▸ Problem requirements: Using the entries that follow, collect the lines where the word "speciella" appears.

(Saved entries)
◆ ◆ ◆ ◆ ◆

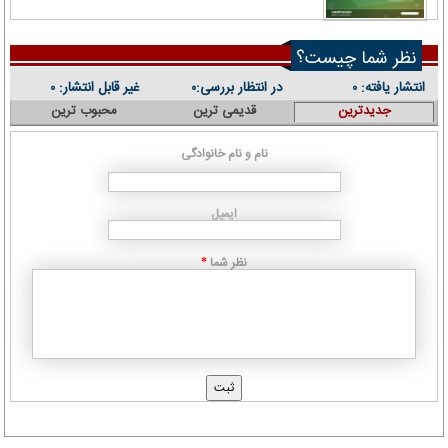
نظر شما چیست؟
انتشار یافته:
در انتظار بررسی:
غیر قابل انتشار:
۰
۰
۰
جدیدترین
قدیمی ترین
محبوب ترین
نام و نام خانوادگی
ایمیل
نظر شما
*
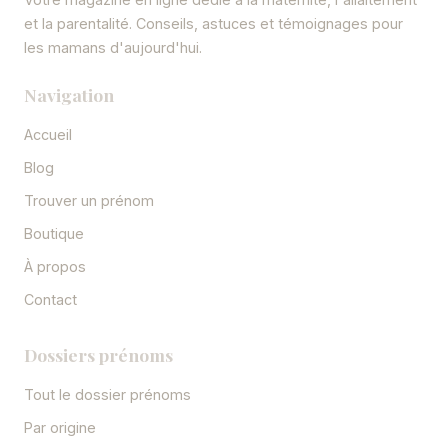
et la parentalité. Conseils, astuces et témoignages pour
les mamans d'aujourd'hui.
Navigation
Accueil
Blog
Trouver un prénom
Boutique
À propos
Contact
Dossiers prénoms
Tout le dossier prénoms
Par origine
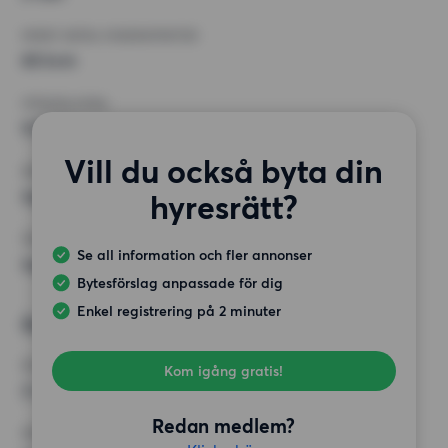
MINST ANTAL KVADRATMETER
65 kvm
HÖGSTA HYRA
9 000 kr
Vill du också byta din
KRAV
Inga speciella krav
hyresrätt?
ÖVRIGA PREFERENSER
Se all information och fler annonser
Inga speciella preferenser
Bytesförslag anpassade för dig
Enkel registrering på 2 minuter
Önskad bostad 2
RUM
Kom igång gratis!
2 rum
Redan medlem?
MINST ANTAL KVADRATMETER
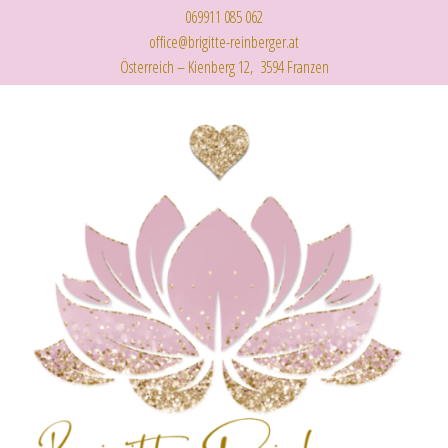
069911 085 062
office@brigitte-reinberger.at
Österreich – Kienberg 12, 3594 Franzen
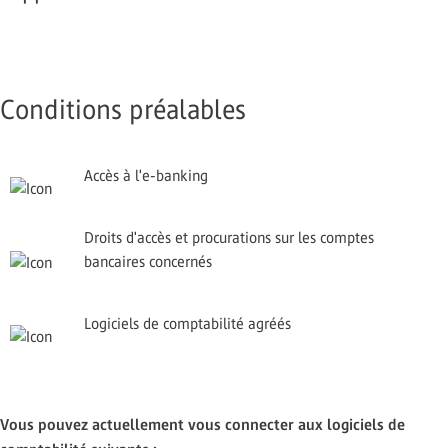
Conditions préalables
Accès à l'e-banking
Droits d'accès et procurations sur les comptes
bancaires concernés
Logiciels de comptabilité agréés
Vous pouvez actuellement vous connecter aux logiciels de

◆ ◆ ◆ ◆ ◆

▸ Answer box:
Inga speciella krav
Inga speciella preferenser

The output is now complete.